START RECORDS FOR THIS EXERCISE

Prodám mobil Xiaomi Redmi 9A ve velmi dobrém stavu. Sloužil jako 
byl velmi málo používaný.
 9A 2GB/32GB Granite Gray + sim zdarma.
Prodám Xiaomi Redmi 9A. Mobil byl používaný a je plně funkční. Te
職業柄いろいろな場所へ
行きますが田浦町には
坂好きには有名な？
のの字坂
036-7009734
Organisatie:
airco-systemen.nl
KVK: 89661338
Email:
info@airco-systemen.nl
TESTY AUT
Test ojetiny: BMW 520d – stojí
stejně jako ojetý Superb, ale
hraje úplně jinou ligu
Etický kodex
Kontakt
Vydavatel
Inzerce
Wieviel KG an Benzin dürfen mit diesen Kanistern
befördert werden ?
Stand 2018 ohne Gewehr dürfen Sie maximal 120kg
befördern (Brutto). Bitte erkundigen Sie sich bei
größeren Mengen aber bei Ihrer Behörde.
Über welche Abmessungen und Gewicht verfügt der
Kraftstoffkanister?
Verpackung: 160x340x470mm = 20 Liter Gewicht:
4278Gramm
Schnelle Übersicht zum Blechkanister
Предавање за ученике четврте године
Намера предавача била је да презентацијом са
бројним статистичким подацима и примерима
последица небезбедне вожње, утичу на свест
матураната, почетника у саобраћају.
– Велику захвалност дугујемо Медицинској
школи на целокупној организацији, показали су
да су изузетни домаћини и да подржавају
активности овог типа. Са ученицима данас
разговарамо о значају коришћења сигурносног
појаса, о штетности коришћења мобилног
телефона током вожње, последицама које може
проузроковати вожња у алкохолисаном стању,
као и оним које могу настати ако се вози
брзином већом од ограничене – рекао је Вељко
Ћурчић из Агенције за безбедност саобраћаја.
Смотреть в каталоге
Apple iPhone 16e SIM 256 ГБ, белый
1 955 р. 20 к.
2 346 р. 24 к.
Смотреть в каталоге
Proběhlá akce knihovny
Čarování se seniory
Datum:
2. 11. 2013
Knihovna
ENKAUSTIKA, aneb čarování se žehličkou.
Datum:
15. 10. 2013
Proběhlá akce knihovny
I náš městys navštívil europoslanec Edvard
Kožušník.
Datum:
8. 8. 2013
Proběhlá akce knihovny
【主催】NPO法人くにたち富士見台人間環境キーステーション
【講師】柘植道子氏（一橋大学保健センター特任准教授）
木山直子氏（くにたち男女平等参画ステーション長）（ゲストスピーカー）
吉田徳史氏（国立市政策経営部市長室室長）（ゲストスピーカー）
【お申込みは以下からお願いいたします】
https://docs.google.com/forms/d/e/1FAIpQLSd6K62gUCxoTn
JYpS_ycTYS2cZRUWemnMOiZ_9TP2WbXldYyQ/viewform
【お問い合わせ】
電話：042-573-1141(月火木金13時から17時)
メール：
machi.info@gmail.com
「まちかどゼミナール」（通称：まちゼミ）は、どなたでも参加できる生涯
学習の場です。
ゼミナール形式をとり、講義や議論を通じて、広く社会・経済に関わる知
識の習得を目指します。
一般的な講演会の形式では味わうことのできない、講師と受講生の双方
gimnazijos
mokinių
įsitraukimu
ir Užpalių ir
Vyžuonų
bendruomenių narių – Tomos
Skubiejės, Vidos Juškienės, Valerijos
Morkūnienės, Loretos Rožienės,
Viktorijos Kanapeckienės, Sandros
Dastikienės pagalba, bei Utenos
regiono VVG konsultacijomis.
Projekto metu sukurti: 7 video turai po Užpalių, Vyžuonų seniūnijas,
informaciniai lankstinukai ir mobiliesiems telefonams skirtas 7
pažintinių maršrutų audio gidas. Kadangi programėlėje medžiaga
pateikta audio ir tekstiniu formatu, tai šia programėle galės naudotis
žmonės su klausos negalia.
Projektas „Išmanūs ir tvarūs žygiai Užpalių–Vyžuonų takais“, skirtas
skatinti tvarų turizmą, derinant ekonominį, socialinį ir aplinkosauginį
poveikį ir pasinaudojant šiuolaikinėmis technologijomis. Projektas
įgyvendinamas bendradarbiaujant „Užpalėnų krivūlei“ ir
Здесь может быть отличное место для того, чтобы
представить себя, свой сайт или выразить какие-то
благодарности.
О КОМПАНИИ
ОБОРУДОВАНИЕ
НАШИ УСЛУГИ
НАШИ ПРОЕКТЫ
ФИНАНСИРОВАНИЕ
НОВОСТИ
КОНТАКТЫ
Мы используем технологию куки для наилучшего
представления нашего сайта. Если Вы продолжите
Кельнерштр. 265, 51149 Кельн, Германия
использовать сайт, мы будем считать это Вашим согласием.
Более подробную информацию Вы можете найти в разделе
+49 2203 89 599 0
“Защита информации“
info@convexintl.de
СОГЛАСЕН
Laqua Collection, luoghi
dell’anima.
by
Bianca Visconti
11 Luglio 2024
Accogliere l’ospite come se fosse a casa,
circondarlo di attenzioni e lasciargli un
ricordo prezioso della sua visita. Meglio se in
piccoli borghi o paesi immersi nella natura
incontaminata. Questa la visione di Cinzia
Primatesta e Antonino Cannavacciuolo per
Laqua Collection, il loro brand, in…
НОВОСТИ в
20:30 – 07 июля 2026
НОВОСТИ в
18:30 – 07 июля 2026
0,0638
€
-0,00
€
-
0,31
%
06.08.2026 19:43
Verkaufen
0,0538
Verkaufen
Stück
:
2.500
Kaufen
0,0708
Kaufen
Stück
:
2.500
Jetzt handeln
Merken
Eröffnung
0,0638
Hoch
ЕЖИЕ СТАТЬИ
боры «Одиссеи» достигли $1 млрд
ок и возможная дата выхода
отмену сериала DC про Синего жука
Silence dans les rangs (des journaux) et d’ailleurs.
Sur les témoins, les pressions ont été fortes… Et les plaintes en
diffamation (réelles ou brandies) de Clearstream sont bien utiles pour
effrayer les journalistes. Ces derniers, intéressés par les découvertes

END RECORDS FOR THIS EXERCISE

#### REQUIRED WORK:
Copy every line from the records that holds the string "Vyžuonų".

#### OUTPUT OF THE TASK:
Vyžuonų
Projekto metu sukurti: 7 video turai po Užpalių, Vyžuonų seniūnijas,
Projektas „Išmanūs ir tvarūs žygiai Užpalių–Vyžuonų takais“, skirtas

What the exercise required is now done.